The cruise multinational denied the accusations filed in a U.S. court by a Cuban-American doctor, who considers that the company benefited from the port of Santiago de Cuba, which was nationalized after the 1959 Revolution.
The Carnival cruise multinational denied the accusations filed in a U.S. court by a Cuban-American, who considers that the company benefited from the port of Santiago de Cuba, which was nationalized from his family after the 1959 Revolution.
Carnival, the first company sued after the activation last May of Title III of the Helms-Burton Act of 1996 that allows these lawsuits, denied the complaints presented by Doctor Javier García Bengoechea.

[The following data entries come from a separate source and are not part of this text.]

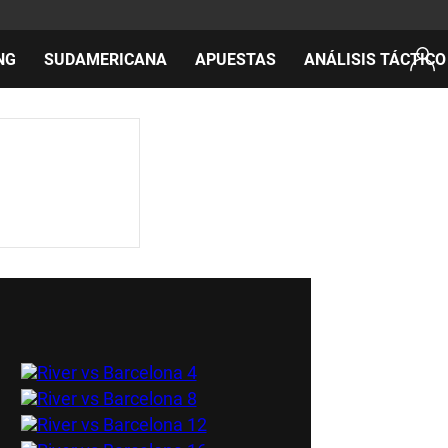
NG
SUDAMERICANA
APUESTAS
ANÁLISIS TÁCTICO
AS
cos
del día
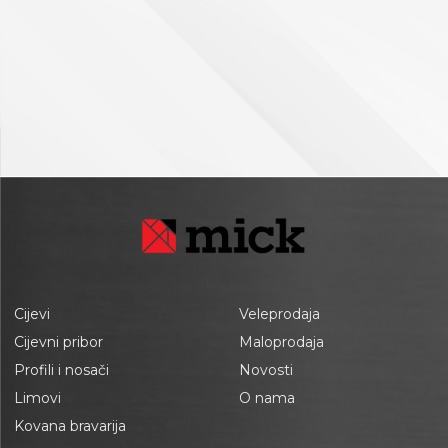
Cijevi
Veleprodaja
Cijevni pribor
Maloprodaja
Profili i nosači
Novosti
Limovi
O nama
Kovana bravarija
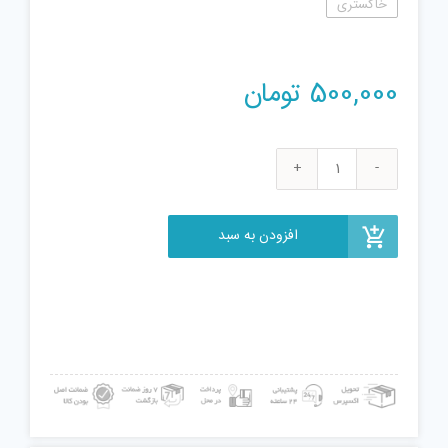
خاکستری
500,000
تومان
تفنگ
بازی
گانهر
افزودن به سبد
کد
35
عدد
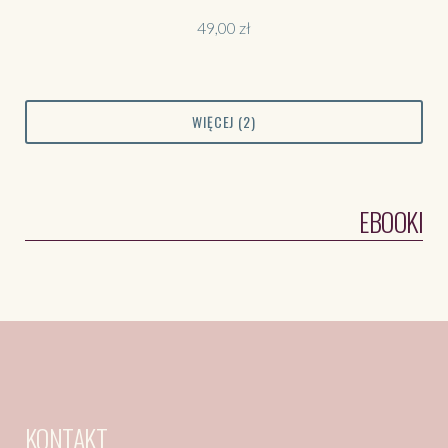
49,00
zł
WIĘCEJ (
2
)
EBOOKI
KONTAKT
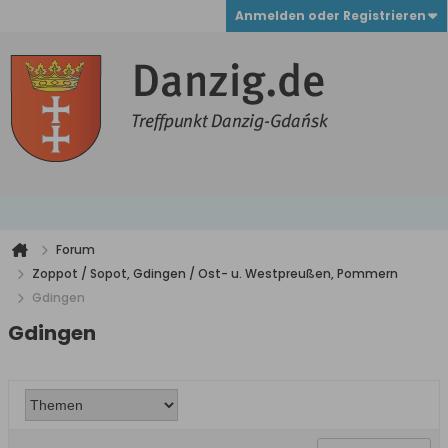
Anmelden oder Registrieren
Forum
Zoppot / Sopot, Gdingen / Ost- u. Westpreußen, Pommern
Gdingen
Gdingen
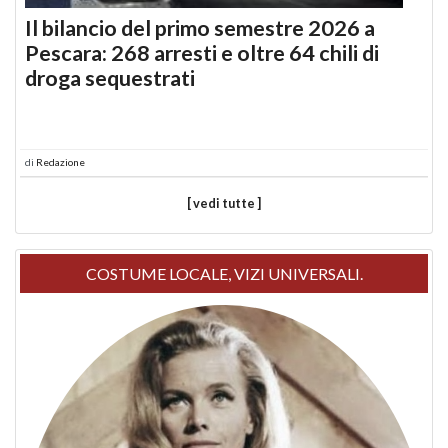
Il bilancio del primo semestre 2026 a
Pescara: 268 arresti e oltre 64 chili di
droga sequestrati
di
Redazione
[ vedi tutte ]
COSTUME LOCALE, VIZI UNIVERSALI.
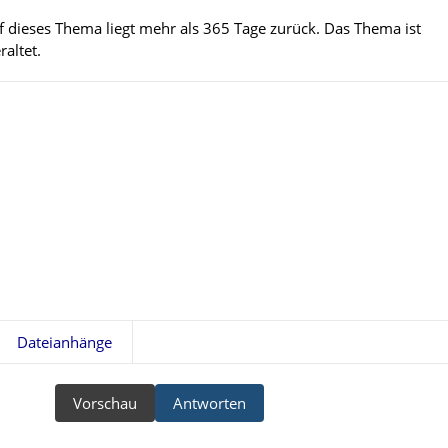
uf dieses Thema liegt mehr als 365 Tage zurück. Das Thema ist
altet.
Dateianhänge
Vorschau
Antworten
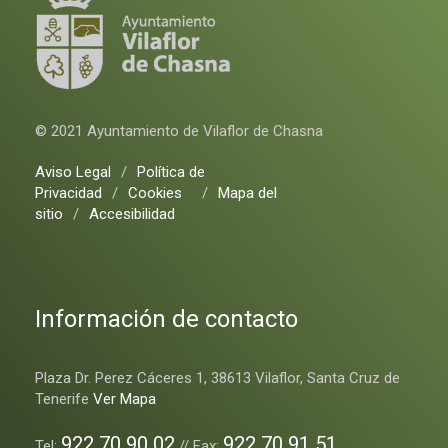
© 2021 Ayuntamiento de Vilaflor de Chasna
Aviso Legal
/
Política de
Privacidad
/
Cookies
/
Mapa del
sitio
/
Accesibilidad
Información de contacto
Plaza Dr. Perez Cáceres 1, 38613 Vilaflor, Santa Cruz de
Tenerife
Ver Mapa
922 70 90 02
922 70 91 51
Tel:
// Fax:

In a 21-page court document, published this Tuesday by the U.S.-Cuba Trade and Economic Council, Carnival rejected that it had intentionally used the port and that it was aware that the property was nationalized.

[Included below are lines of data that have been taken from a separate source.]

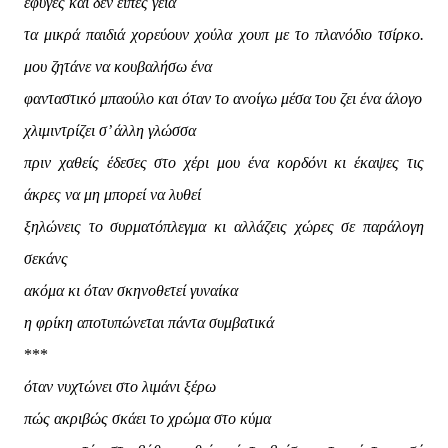
έφυγες και δεν είπες γεια
τα μικρά παιδιά χορεύουν χούλα χουπ με το πλανόδιο τσίρκο.
μου ζητάνε να κουβαλήσω ένα
φανταστικό μπαούλο και όταν το ανοίγω μέσα του ζει ένα άλογο
χλιμιντρίζει σ’ άλλη γλώσσα
πριν χαθείς έδεσες στο χέρι μου ένα κορδόνι κι έκαψες τις
άκρες να μη μπορεί να λυθεί
ξηλώνεις το συρματόπλεγμα κι αλλάζεις χώρες σε παράλογη
σεκάνς
ακόμα κι όταν σκηνοθετεί γυναίκα
η φρίκη αποτυπώνεται πάντα συμβατικά
***
όταν νυχτώνει στο λιμάνι ξέρω
πώς ακριβώς σκάει το χρώμα στο κύμα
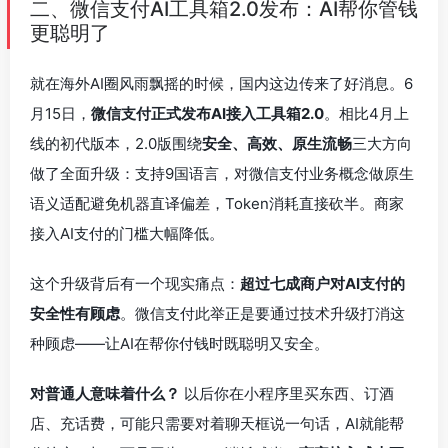
二、微信支付AI工具箱2.0发布：AI帮你管钱
更聪明了
就在海外AI圈风雨飘摇的时候，国内这边传来了好消息。6
月15日，
微信支付正式发布AI接入工具箱2.0
。相比4月上
线的初代版本，2.0版围绕
安全、高效、原生流畅
三大方向
做了全面升级：支持9国语言，对微信支付业务概念做原生
语义适配避免机器直译偏差，Token消耗直接砍半。商家
接入AI支付的门槛大幅降低。
这个升级背后有一个现实痛点：
超过七成商户对AI支付的
安全性有顾虑
。微信支付此举正是要通过技术升级打消这
种顾虑——让AI在帮你付钱时既聪明又安全。
对普通人意味着什么？
以后你在小程序里买东西、订酒
店、充话费，可能只需要对着聊天框说一句话，AI就能帮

In that sense, it also rejected its responsibility for economic compensation.
The company, which in 2016 began to travel to the island with its cruise ships, said it would object to the request for a jury trial.
In the lawsuit, García Bengoechea says he is the “legitimate” owner of the port of Santiago de Cuba, which was expropriated from his family by the “communist” government in 1960.
“Carnival was the first cruise line that trafficked on our properties, they then deserve the ignominious distinction of being the first to be sued,” said the doctor after filing the lawsuit in May in a court in Miami, South Florida.
Previously, the company had asked a judge in Miami to reject another lawsuit for the use of port facilities in Cuba for considering that it has no legal basis.
That request referred to the one presented by the heirs of the Behn family, owners of Havana Docks, the current Sierra Maestra terminal in Havana, and argued that the lawsuit opened under the umbrella of the Helms-Burton Act was unfounded for two reasons: the controversial law does not apply and the concession for the use of the port facilities expired in 2004.
At least 18 lawsuits against companies, especially involving tourism, have been filed in the United States, 16 of them in Florida, since Title III was activated, according to the U.S.-Cuba Trade and Economic Council.
According to the council’s president, John Kavulich, the U.S. authorities have “certified” 5,913 cases of citizens and businesses in the country that can qualify for Title III, for a total of 1.9 billion dollars, which with interest for more than 60 years would amount to 8.521 billion.
But, in addition, there are many more “uncertified” lawsuits that could be filed.
The Helms-Burton Act intends to punish foreign companies that have businesses in Cuba and use properties, or have interests in them, that were nationalized in the early 1960s. In its content it defines that act as a case of “trafficking with intervened properties” and for which there had been no compensation.